From the data below, retype exactly the lines starting with the one that contains "боятся ультрафиолетового излучения, которое" and ending with the one that contains "ВАМ ТАКЖЕ МОЖЕТ БЫТЬ ИНТЕРЕСНО", both included.
── Records shown ──
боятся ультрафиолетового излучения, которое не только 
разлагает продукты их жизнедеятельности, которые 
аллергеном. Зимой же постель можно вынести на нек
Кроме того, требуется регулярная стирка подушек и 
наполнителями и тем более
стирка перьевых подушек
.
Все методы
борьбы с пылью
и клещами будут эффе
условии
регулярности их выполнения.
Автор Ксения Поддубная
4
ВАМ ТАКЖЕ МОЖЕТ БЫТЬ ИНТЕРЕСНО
───
── Records shown ──
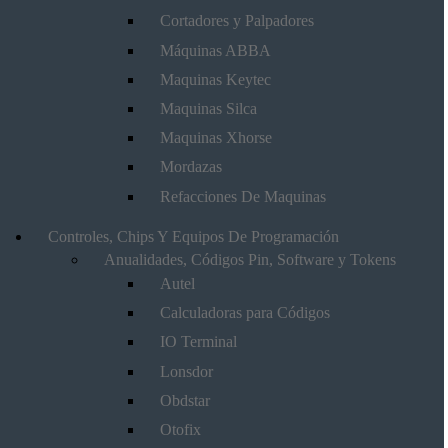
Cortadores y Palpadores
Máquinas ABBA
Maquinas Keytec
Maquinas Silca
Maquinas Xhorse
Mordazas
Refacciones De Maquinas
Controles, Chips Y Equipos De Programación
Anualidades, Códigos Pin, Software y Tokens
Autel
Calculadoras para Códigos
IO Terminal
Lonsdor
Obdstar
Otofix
───
── Records shown ──
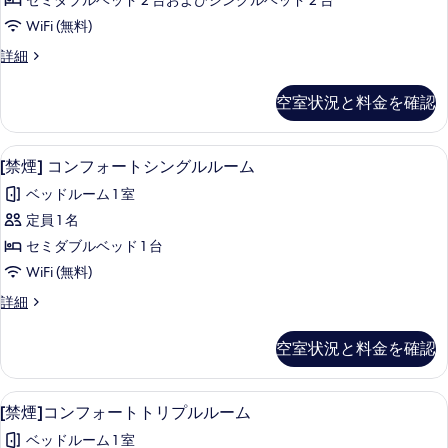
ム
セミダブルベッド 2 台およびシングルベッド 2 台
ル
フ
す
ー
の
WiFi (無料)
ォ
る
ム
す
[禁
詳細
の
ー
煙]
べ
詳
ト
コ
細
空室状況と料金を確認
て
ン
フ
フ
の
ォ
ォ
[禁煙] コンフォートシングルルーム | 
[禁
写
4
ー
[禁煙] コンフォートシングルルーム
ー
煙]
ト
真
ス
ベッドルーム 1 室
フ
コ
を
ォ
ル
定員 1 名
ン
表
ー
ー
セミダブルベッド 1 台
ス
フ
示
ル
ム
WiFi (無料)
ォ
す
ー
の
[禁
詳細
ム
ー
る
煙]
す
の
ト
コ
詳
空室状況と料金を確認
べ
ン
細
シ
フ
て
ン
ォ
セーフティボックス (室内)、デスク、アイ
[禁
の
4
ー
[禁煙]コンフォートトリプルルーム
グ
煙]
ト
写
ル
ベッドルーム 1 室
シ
───
Solution to the problem:
боятся ультрафиолетового излучения, которое не только 
разлагает продукты их жизнедеятельности, которые 
аллергеном. Зимой же постель можно вынести на нек
Кроме того, требуется регулярная стирка подушек и 
наполнителями и тем более
стирка перьевых подушек
.
Все методы
борьбы с пылью
и клещами будут эффе
условии
регулярности их выполнения.
Автор Ксения Поддубная
4
ВАМ ТАКЖЕ МОЖЕТ БЫТЬ ИНТЕРЕСНО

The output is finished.